● **Prompt**
The data below is to be written out exactly, with no pictures.

___ Excerpted data

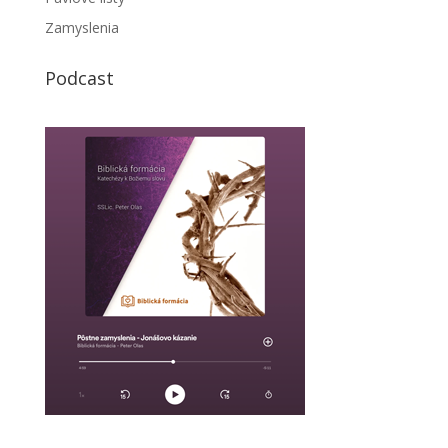
Zamyslenia
Podcast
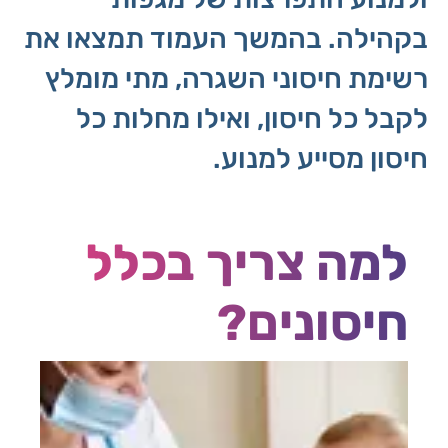
בקהילה. בהמשך העמוד תמצאו את
רשימת חיסוני השגרה, מתי מומלץ
לקבל כל חיסון, ואילו מחלות כל
חיסון מסייע למנוע.
למה צריך בכלל
חיסונים?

______

● **Solution for this problem**
Zamyslenia
Podcast
בקהילה. בהמשך העמוד תמצאו את
רשימת חיסוני השגרה, מתי מומלץ
לקבל כל חיסון, ואילו מחלות כל
חיסון מסייע למנוע.
למה צריך בכלל
חיסונים?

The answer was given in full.